Claudia and I feel extremely lucky that the great volunteers at the Shelter recommended Zuuli to us, and kept him sane during the long months in his kennel. Azul is a prime example of a dog that many people took a long look at but rejected, mostly because of his exuberance during his few "unlocked" times. He undoubtedly suffered a lot of neglect and loneliness in his early life, but like many pit bulls, his adaptability and gameness has given him the heart to leap into his new life with enthusiasm! Whether he is belly-crawling in the morning to elicit butt scratches, romping with our daughter's pit, sitting politely while kids scratch his ears, or gazing in shop windows at the stuffed play toys, he is always funny and looking for something new to do!

Wednesday, November 3, 2010

Max takes the express route to a home

The longer a dog is at the shelter, the more popular the dog becomes with the volunteers. And let's face it, some of our dogs have managed to become VERY popular. However, let's not forget the dogs whose stay at the shelter is a short one.

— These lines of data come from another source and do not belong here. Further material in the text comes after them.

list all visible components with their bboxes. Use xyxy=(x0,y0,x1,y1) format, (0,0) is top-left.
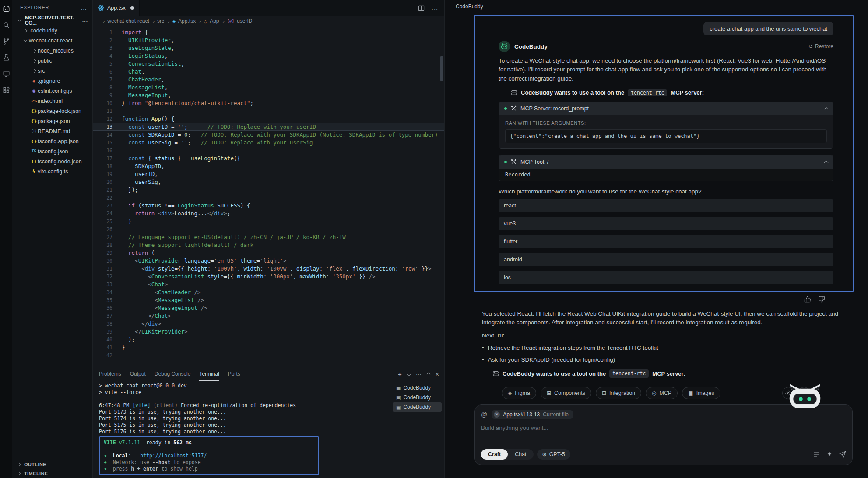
workspace-root[interactable]: MCP-SERVER-TEST-CO... … xyxy=(12,15,92,25)
maximize-panel-icon[interactable] xyxy=(427,372,430,376)
code-line[interactable]: 14 const SDKAppID = 0; // TODO: Replace … xyxy=(93,131,444,139)
code-line[interactable]: 40 ); xyxy=(93,336,444,344)
code-line[interactable]: 9 MessageInput, xyxy=(93,91,444,99)
terminal-output[interactable]: > wechat-chat-react@0.0.0 dev> vite --fo… xyxy=(93,381,393,478)
code-line[interactable]: 34 <ChatHeader /> xyxy=(93,288,444,296)
code-line[interactable]: 42 xyxy=(93,351,444,359)
terminal-instance[interactable]: CodeBuddy xyxy=(393,383,442,393)
terminal-instance[interactable]: CodeBuddy xyxy=(393,393,442,402)
code-line[interactable]: 30 <UIKitProvider language='en-US' theme… xyxy=(93,257,444,265)
breadcrumb-item[interactable]: › wechat-chat-react xyxy=(103,18,149,25)
tree-item[interactable]: README.md xyxy=(12,126,92,136)
composer-chip[interactable]: Figma xyxy=(502,387,536,399)
code-line[interactable]: 2 UIKitProvider, xyxy=(93,36,444,44)
code-line[interactable]: 32 <ConversationList style={{ minWidth: … xyxy=(93,273,444,281)
send-icon[interactable] xyxy=(839,451,846,458)
code-line[interactable]: 19 userID, xyxy=(93,170,444,178)
code-editor[interactable]: 1import {2 UIKitProvider,3 useLoginState… xyxy=(93,26,444,367)
search-icon[interactable] xyxy=(2,21,11,29)
tree-item[interactable]: tsconfig.node.json xyxy=(12,156,92,166)
source-control-icon[interactable] xyxy=(2,37,11,46)
remote-explorer-icon[interactable] xyxy=(2,69,11,78)
explorer-more-icon[interactable]: … xyxy=(81,5,87,10)
extensions-icon[interactable] xyxy=(2,85,11,94)
code-line[interactable]: 20 userSig, xyxy=(93,178,444,186)
tree-item[interactable]: eslint.config.js xyxy=(12,86,92,96)
remove-context-icon[interactable]: ✕ xyxy=(494,411,500,418)
tree-item[interactable]: index.html xyxy=(12,96,92,106)
chevron-up-icon[interactable] xyxy=(824,107,829,112)
panel-tab[interactable]: Terminal xyxy=(199,367,219,381)
code-line[interactable]: 8 MessageList, xyxy=(93,84,444,91)
mode-button[interactable]: Craft xyxy=(481,449,508,460)
code-line[interactable]: 1import { xyxy=(93,28,444,36)
code-line[interactable]: 33 <Chat> xyxy=(93,281,444,288)
code-line[interactable]: 41} xyxy=(93,344,444,351)
breadcrumb-item[interactable]: › App xyxy=(199,18,219,25)
code-line[interactable]: 21 }); xyxy=(93,186,444,194)
code-line[interactable]: 16 xyxy=(93,147,444,155)
code-line[interactable]: 25 } xyxy=(93,218,444,225)
platform-option-button[interactable]: ios xyxy=(499,271,833,284)
context-file-chip[interactable]: ✕ App.tsx#L13-13 Current file xyxy=(492,410,573,419)
platform-option-button[interactable]: vue3 xyxy=(499,217,833,230)
tree-item[interactable]: node_modules xyxy=(12,46,92,56)
code-line[interactable]: 11 xyxy=(93,107,444,115)
new-terminal-icon[interactable]: + xyxy=(398,370,402,378)
code-line[interactable]: 31 <div style={{ height: '100vh', width:… xyxy=(93,265,444,273)
code-line[interactable]: 24 return <div>Loading...</div>; xyxy=(93,210,444,218)
test-flask-icon[interactable] xyxy=(2,53,11,62)
code-line[interactable]: 39 </UIKitProvider> xyxy=(93,328,444,336)
mode-button[interactable]: Chat xyxy=(508,449,533,460)
sidebar-section-header[interactable]: OUTLINE xyxy=(12,460,92,469)
code-line[interactable]: 29 return ( xyxy=(93,249,444,257)
workspace-more-icon[interactable]: … xyxy=(82,18,92,22)
code-line[interactable]: 7 ChatHeader, xyxy=(93,76,444,84)
mcp-card-header[interactable]: MCP Server: record_prompt xyxy=(499,102,833,115)
code-line[interactable]: 22 xyxy=(93,194,444,202)
tree-item[interactable]: .codebuddy xyxy=(12,25,92,35)
platform-option-button[interactable]: react xyxy=(499,199,833,212)
code-line[interactable]: 35 <MessageList /> xyxy=(93,296,444,304)
panel-tab[interactable]: Problems xyxy=(99,367,121,381)
code-line[interactable]: 15 const userSig = ''; // TODO: Replace … xyxy=(93,139,444,147)
task-list-icon[interactable] xyxy=(813,451,820,458)
code-line[interactable]: 28 // Theme support light(default) / dar… xyxy=(93,241,444,249)
tree-item[interactable]: vite.config.ts xyxy=(12,166,92,176)
platform-option-button[interactable]: android xyxy=(499,253,833,266)
mcp-card-header[interactable]: MCP Tool: / xyxy=(499,155,833,169)
code-line[interactable]: 12function App() { xyxy=(93,115,444,123)
panel-tab[interactable]: Debug Console xyxy=(155,367,191,381)
code-line[interactable]: 23 if (status !== LoginStatus.SUCCESS) { xyxy=(93,202,444,210)
code-line[interactable]: 36 <MessageInput /> xyxy=(93,304,444,312)
editor-scrollbar[interactable] xyxy=(440,56,443,81)
composer-chip[interactable]: Integration xyxy=(596,387,641,399)
chevron-up-icon[interactable] xyxy=(824,161,829,165)
terminal-instance[interactable]: CodeBuddy xyxy=(393,402,442,412)
composer-chip[interactable]: Components xyxy=(541,387,591,399)
split-editor-icon[interactable] xyxy=(418,5,425,11)
platform-option-button[interactable]: flutter xyxy=(499,235,833,248)
tab-app-tsx[interactable]: App.tsx xyxy=(93,0,140,16)
code-line[interactable]: 4 LoginStatus, xyxy=(93,52,444,60)
code-line[interactable]: 38 </div> xyxy=(93,320,444,328)
code-line[interactable]: 17 const { status } = useLoginState({ xyxy=(93,155,444,162)
panel-tab[interactable]: Output xyxy=(130,367,146,381)
editor-more-icon[interactable]: … xyxy=(431,4,438,12)
tree-item[interactable]: tsconfig.app.json xyxy=(12,136,92,146)
codebuddy-logo[interactable] xyxy=(2,4,11,13)
model-selector[interactable]: ⊛ GPT-5 xyxy=(537,449,570,460)
code-line[interactable]: 27 // Language support en-US(default) / … xyxy=(93,233,444,241)
terminal-dropdown-icon[interactable] xyxy=(407,372,411,376)
thumbs-down-icon[interactable] xyxy=(818,296,825,303)
restore-button[interactable]: ↺ Restore xyxy=(808,43,833,49)
panel-more-icon[interactable]: ⋯ xyxy=(416,371,422,377)
composer-chip[interactable]: Images xyxy=(682,387,720,399)
code-line[interactable]: 13 const userID = ''; // TODO: Replace w… xyxy=(93,123,444,131)
code-line[interactable]: 37 </Chat> xyxy=(93,312,444,320)
code-line[interactable]: 6 Chat, xyxy=(93,68,444,76)
code-line[interactable]: 18 SDKAppID, xyxy=(93,162,444,170)
panel-tab[interactable]: Ports xyxy=(228,367,240,381)
tree-item[interactable]: package-lock.json xyxy=(12,106,92,116)
tree-item[interactable]: wechat-chat-react xyxy=(12,35,92,46)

Max was a puppy left in one of our night boxes. He was at the shelter only briefly before finding a home with volunteer Nancy Evans and her family. I don't think he even made it to our Facebook page or the adoption websites, but this guy would have had a lot of fans at the shelter! It's great to see him go right to a good home though, especially since he was so young when he arrived.

Here is a report and a few pictures from Nancy. Looks like nothing in the house is safe!

The scared little puppy left in a BACS night box is now a fully accredited member of the Evans household. Max (a baby of 8 weeks) had foxtails deeply embedded in both ears and one eye, causing infections, but thanks to BACS, University Vet, and good home care, he recovered fully. Max loves using the kitty door, which made housetraining super easy. He also sleeps thru the night, a blessing for any new parent, and uses his crate for naps. Max’s preferred activities are sleeping, shredding, and playing. (Despite kidnapping quite a few shoes, he actually only chews the ends of the shoelaces.) Max and the boys, ages 6 and 8, are learning to treat each other with love and respect, and having a great time.